One alleged sufferer, Recarey testified, had gone to Epstein’s mansion over 100 occasions, and had acquired $200 every time, and items, together with a rented automobile for her use. He testified that on one event, Epstein had intercourse together with her with out her consent. “She screamed no,” Recarey stated when requested by a grand juror if the sufferer had requested Epstein to cease. Epstein stopped, apologized and paid her $1000, Recarey testified.
Belohlavek then questioned Recarey concerning the cash the alleged sufferer comprised of all her visits to Epstein’s dwelling.
“That day she took a thousand {dollars}. For instance it is solely $200 for 100 occasions; she’s – we’re speaking some huge cash she bought, at a minimal, plus a automobile,” the prosecutor stated. “Did you ask her what she did with all that cash?”
“I did ask her and he or she did not need to inform me,” Recarey replied. “She stated that it was too private.”
“After you – she’s simply described all these intercourse acts to you? Okay,” Belohlavek replied.
The one different alleged sufferer to testify earlier than the grand jury stated she went to Epstein’s mansion about 10 occasions, beginning when she was 16.
“He was properly conscious of my age from the very starting,” she stated.
The sexual exercise escalated progressively, she testified, till her final encounter when Epstein initiated intercourse. It was the day earlier than her 18th birthday, she stated. She testified that she didn’t need to have intercourse with him however didn’t ask him to cease.
The younger woman stated she was reluctant to testify and did not actually know if she wished to see Epstein prosecuted.
“You perceive that you just in impact have been committing prostitution your self,” a prosecutor requested.
“Sure,” the witness replied.
The ultimate witness of the day was an investigator with the state’s lawyer’s workplace who was guided by way of testimony masking the backgrounds of the alleged teen victims, together with shoplifting, arrests, ingesting and drug use. The investigator was additionally questioned concerning the MySpace pages of the alleged 14-year-old sufferer. A lot of that data had been offered to the prosecutor by Epstein’s protection attorneys in an try to dissuade the workplace from bringing expenses.
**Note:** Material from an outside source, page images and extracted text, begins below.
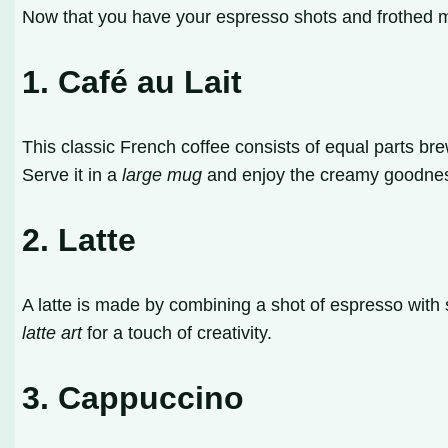
Now that you have your espresso shots and frothed mi
1. Café au Lait
This classic French coffee consists of equal parts bre
Serve it in a
large mug
and enjoy the creamy goodne
2. Latte
A latte is made by combining a shot of espresso with s
latte art
for a touch of creativity.
3. Cappuccino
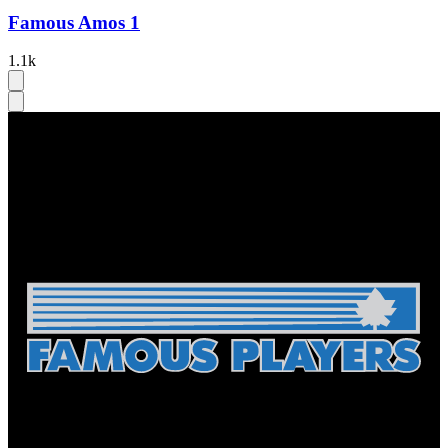
Famous Amos 1
1.1k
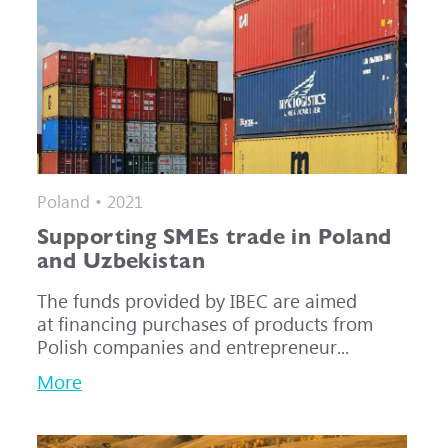
Poland • 2021
Supporting SMEs trade in Poland
and Uzbekistan
The funds provided by IBEC are aimed
at financing purchases of products from
Polish companies and entrepreneur...
More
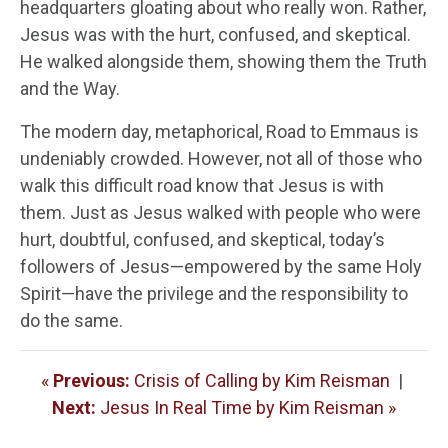
headquarters gloating about who really won. Rather,
Jesus was with the hurt, confused, and skeptical.
He walked alongside them, showing them the Truth
and the Way.
The modern day, metaphorical, Road to Emmaus is
undeniably crowded. However, not all of those who
walk this difficult road know that Jesus is with
them. Just as Jesus walked with people who were
hurt, doubtful, confused, and skeptical, today’s
followers of Jesus—empowered by the same Holy
Spirit—have the privilege and the responsibility to
do the same.
«
Previous:
Crisis of Calling by Kim Reisman
|
Next:
Jesus In Real Time by Kim Reisman »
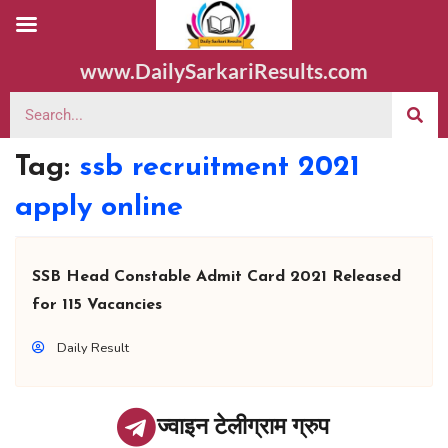
www.DailySarkariResults.com
Tag:
ssb recruitment 2021
apply online
SSB Head Constable Admit Card 2021 Released
for 115 Vacancies
Daily Result
ज्वाइन टेलीग्राम ग्रुप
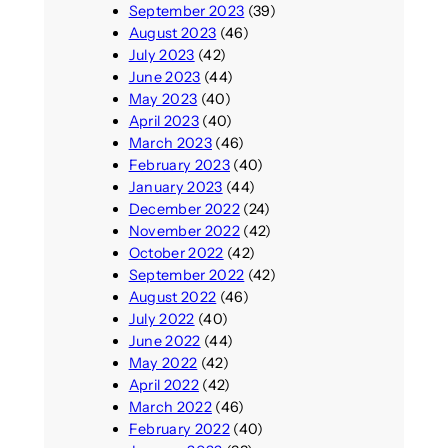
September 2023
(39)
August 2023
(46)
July 2023
(42)
June 2023
(44)
May 2023
(40)
April 2023
(40)
March 2023
(46)
February 2023
(40)
January 2023
(44)
December 2022
(24)
November 2022
(42)
October 2022
(42)
September 2022
(42)
August 2022
(46)
July 2022
(40)
June 2022
(44)
May 2022
(42)
April 2022
(42)
March 2022
(46)
February 2022
(40)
“And does her web site additionally embrace photos of her in skimpy apparel, ingesting alcohol and sexually provocative images?” the witness was requested.
“Sure, ma’am,” he replied.
Following this grand jury’s indictment on one cost of solicitation of prostitution — with no point out of minor victims — Epstein was arrested, booked and launched on bond. The result of the grand jury incensed then Palm Seashore Police Chief Michael Reiter, who publicly apologized to the victims and turned over the case to the FBI. Two years later, federal prosecutors crafted a cope with Epstein that allowed him to flee federal prosecution in alternate for his responsible plea to the unique grand jury indictment plus one extra cost of soliciting a minor into prostitution. He served 13 months of an 18-month sentence in a non-public wing of the Palm Seashore County stockade. Epstein was additionally allowed liberal work launch, which permitted him to spend as much as 16 hours a day at his workplace in West Palm Seashore.
Following Epstein’s 2019 arrest in New York, Krischer pushed again on claims that his dealing with of the case greater than a decade earlier had pressured federal prosecutors to enter into that infamously lenient cope with Epstein.
“Regardless of how my workplace resolved the state expenses, the U.S. Lawyer’s Workplace at all times had the power to file its personal federal expenses,” Krischer stated in a press release on the time.